The Dip and subsequent Pull/Triple Extension is so violent that yours shoulders automatically shrug along with the ‘hip shrug’ you are creating, the bar becomes momentarily weightless and this is when you press yourself under the bar to receive the Snatch or the Clean.
So how are folks not ‘Finishing the Pull’?
Well the timing gets thrown off or you’re not aggressive enough opening the hips, or the hips just don’t fully open.
The elbows bend before the Triple Extension finishing -> “When the Elbows bend the Power Ends!”
Without good Triple Extension there is huge whole in your capacity to create Power, the bar path will be forward in an arc instead of straight up vertically and it will be very difficult to receive the bar in a good positions.
Some thoughts that might help you “Finish the Pull” could be:
1. Shrug your hips before the elbows bend.
2. Jump the bar up and slightly back.
3. You’re trying to hit only your shoulder blades against the wall.
4. You’re driving the heels of your stilettos into the sand.
One of these cues or movement concepts might help you “Finish your Pull” or there may be some other thought that works for you. The key is to work on the Progressions, the Parts of the Whole, these movements are very potent at improving fitness and strength, and they’re downright fun once you start to groove them but practice is essential. To improve them you need to work at them in a workout, a skill exercise or in a strength component twice per week.

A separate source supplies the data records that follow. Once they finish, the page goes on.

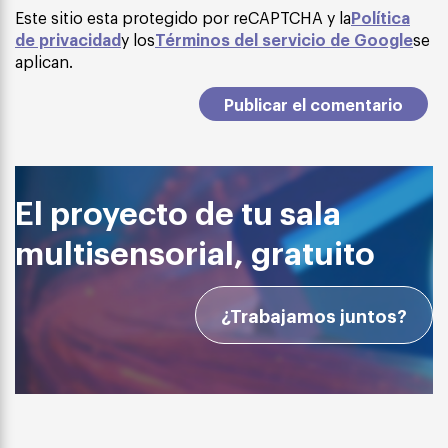
Este sitio esta protegido por reCAPTCHA y la
Política
de privacidad
y los
Términos del servicio de Google
se
aplican.
El proyecto de tu sala
multisensorial, gratuito
¿Trabajamos juntos?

I need to print these cues and carry ‘em around, as its never enough to know what I have to do when I have no idea how…. I have a mental block around pulling/leaning/jumping back with weight in my hands. Thanks Dave for the great article, I think with some practice this should help a lot.
excellent article Dave….we talked about this alot on Wednesday morning just past with the squat clean strength component
I must admit that I understand the logic, core to extremity….can see it as a coach in other people, but as soon as I approach my 1RM, that all goes out the window and I am left pulling the crap out of the bar too early…yesterday that was very evident with the heavy cleans. Back down goes the weight and try to build up again with better technique.
particularly like the stilettos into the sand queue!